Results: Of the five domains, DBL3, and to a lesser extent DBL5, induced antibodies that cross-reacted on five diverse CSA-binding parasite lines by flow cytometry. By comparison, anti-DBL6 antibodies were highly strain-specific and anti-DBL1 and anti-DBL4 antibodies were poorly reactive by flow cytometry. From this series of recombinant proteins, adhesion-blocking activity was restricted to a single rat immunized against a DBL4 recombinant protein.

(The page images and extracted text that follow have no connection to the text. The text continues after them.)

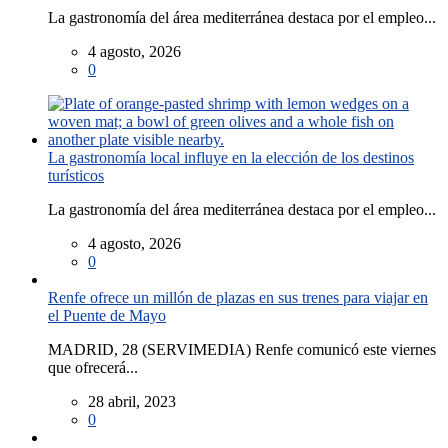
La gastronomía del área mediterránea destaca por el empleo...
4 agosto, 2026
0
La gastronomía local influye en la elección de los destinos
turísticos
La gastronomía del área mediterránea destaca por el empleo...
4 agosto, 2026
0
Renfe ofrece un millón de plazas en sus trenes para viajar en
el Puente de Mayo
MADRID, 28 (SERVIMEDIA) Renfe comunicó este viernes
que ofrecerá...
28 abril, 2023
0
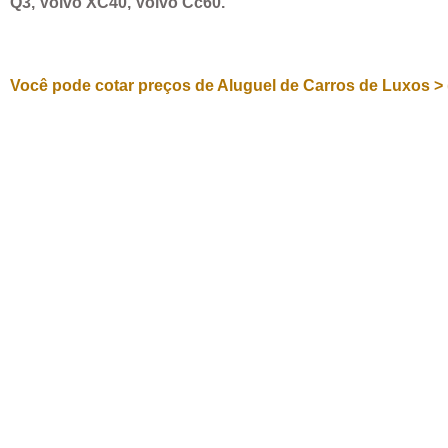
Q3, Volvo XC40, Volvo Cc60.
Você pode cotar preços de Aluguel de Carros de Luxos >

Conclusions: Single domain VAR2CSA recombinant proteins produced in P. pastoris had limited efficacy in eliciting adhesion blocking antibody responses, but VAR2CSA DBL3 and DBL5 domains contain strain-transcendent epitopes that can be targeted by vaccination and may have application for vaccine development.

Figure 1

Expression of VAR2CSA-DBL recombinant proteins in P. pastoris. A) Protein schematic of VAR2CSA. The original DBL domain boundaries are indicated by black rectangles. Revised domain boundaries as described [35] are indicated in grey and numbered for the 7G8-VAR2CSA allele. The first and last amino acids of constructs are indicated below the schematic. The thin line refers to the non-var2csa encoded protein IT4var22 DBL3. B) 1 μg of His-tagged recombinant proteins were analysed under non-reducing conditions in a 4-20% SDS-PAGE gel and stained by Gel Code Blue Reagent or detected by immunoblot via anti-His tag antibodies. New 7G8-VAR2CSA and IT4var22 DBL3 recombinant proteins generated for this study are shown. Other recombinant proteins were described previously [35].

Figure 2

Endpoint titers of anti-VAR2CSA plasma as determined by ELISA. The endpoint titers of anti-VAR2CSA plasma at OD 0.1 is shown. Individual animals are indicated by dots. Mean values are indicated by bars. Rat and rabbit immune plasma were tested against their corresponding P. pastoris DBL recombinant protein at 200 ng (e.g. immune plasma/recombinant protein).

Figure 3

Cross-reactivity of anti-VAR2CSA on a panel of CSA-binding parasites. A) Flow cytometry analysis of rat anti-VAR2CSA plasma on the homologous 7G8-CSA parasite line. Preimmune plasma is shown in grey, black line for rat #1, grey for rat #2, and dashed line for rat #3. The reactivity of protein control, anti-IT4var22 DBL3 plasma is shown as well. B) Summary of homologous surface reactivity against 7G8-CSA and IT4-CSA parasite lines. Each dot represents the mean adjusted MFI from duplicate experiments observed for each animal.

Figure 4

Summary of the cross reactivity observed per DBL domain across parasite panel. The top row in each box shows the DBL domain used for immunization. On the left is listed the VAR2CSA allelic variant and animal species immunized. Mean fluorescence intensities in flow cytometry are shown as a heat map from yellow (lower) to red (higher). Rat plasma were analysed at 1/20 dilution and rabbit plasma at 1/25 dilution. Previously published observations are indicated with superscripts: ¹[30] and ²[29]. All plasma were tested against the individual HB3A and HB3B CSA-binding parasite lines except the previously published rabbit anti-IT4 DBL5 and anti-IT4 DBL6 were examined against a mixed HB3-CSA parasite line.

Figure 5

Binding inhibition activity of anti-VAR2CSA plasma. Binding inhibitory activity of anti-VAR2CSA plasma were tested in an in vitro binding assay with four different CSA-binding parasite lines and a CD36 binding control parasite line. The binding inhibitory activity was tested in a CSA-binding assay for the CSA-binding parasites and in a CD36 binding assay for the CD36 binding parasite. All anti-VAR2CSA plasma were tested as a pool of the three rats in each group, except rat #1 anti-DBL4 plasma was tested on its own because the other two rat plasma did not react by flow cytometry. A mixture of plasma against five 7G8-DBL domains (DBL1, DBL3, DBL4, DBL5, and DBL6) was also tested against the homologous 7G8-CSA parasite line. The extent of binding inhibition was expressed relative to the pool of rat immune anti-IT4var22 DBL3. The mean and range of binding inhibition from duplicate experiments is shown.